Two core samples of the Precambrian granite from one of the Arizona wells (22-1X State) at Springerville-St. John’s CO2 research site [24] were analyzed using X-ray diffraction (XRD) at the Energy & Geoscience Institute, University of Utah. The Arizona well 22-1X State is located near the northern boundary of the St. John’s CO2 field at an elevation of 1949 m at the ground level; the well penetrates the Permian Supai Formation at a depth from 195 m to 628 m below the surface and Precambrian granite below that [14]. The two core samples for Precambrian granite were collected at depths of 640.8 m and 647.4 m. The two samples consist mainly of quartz (45–50%), plagioclase (26–30%), and K-feldspar (19–21%). An average percentage of the mineralogical assemblages of the two samples (Table 2) were used in the simulations. Potential secondary minerals were identified using equilibrium batch modeling, as follows. Firstly, CO2 was added to the initial formation brine in contact with the primary mineral assemblage, and the saturation indices of all minerals present in the database were calculated and analyzed.
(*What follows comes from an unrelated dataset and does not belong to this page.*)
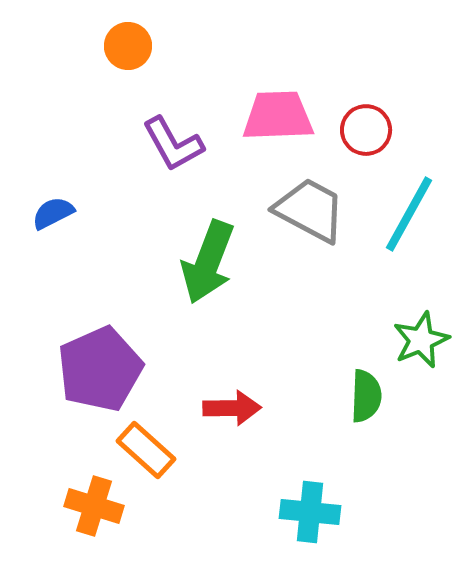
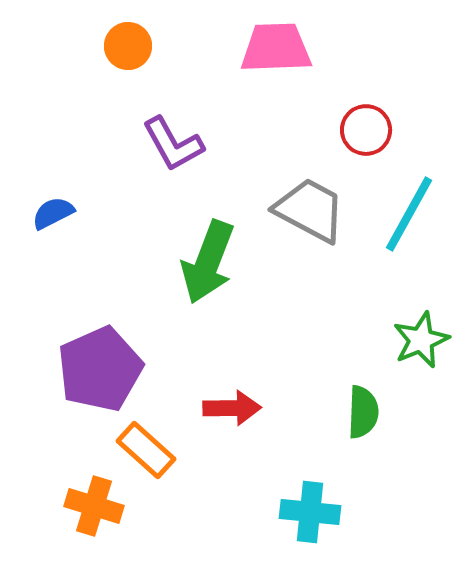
pink trapezoid: moved 2 px left, 68 px up
green semicircle: moved 3 px left, 16 px down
Minerals that became supersaturated and have the potential to form under the given conditions were included as secondary minerals. Then, batch models were reexecuted with the new (resulting) mineral assemblage until an equilibrium aqueous solution was reached. The primary mineral assemblage and possible secondary minerals are listed in Table 3; kinetic properties for these minerals are listed in Table 4. The kinetic properties (rate constant, activation energy, and power term) of multiple mechanisms (neutral, acid, and base) for primary and possible secondary minerals are taken from Palandri and Kharaka [16]. The reactive surface areas of some minerals (e.g., quartz, oligoclase, albite, K-feldspar, calcite, magnesite, kaolinite, siderite, illite, and smectitie) are taken from Xu et al. [11]. Values for other minerals are assumed as 9.8 cm2/g. All geochemical simulations utilize the EQ3/6 thermodynamic database v7.2b (data0.dat; [25]), and all flow aspects are simulated (for 50-year simulation time) using the TOUGHREACT/ECO2H model [12, 26]. A set of batch simulations were conducted first, to obtain initial aqueous solutions that would be in equilibrium with the primary minerals.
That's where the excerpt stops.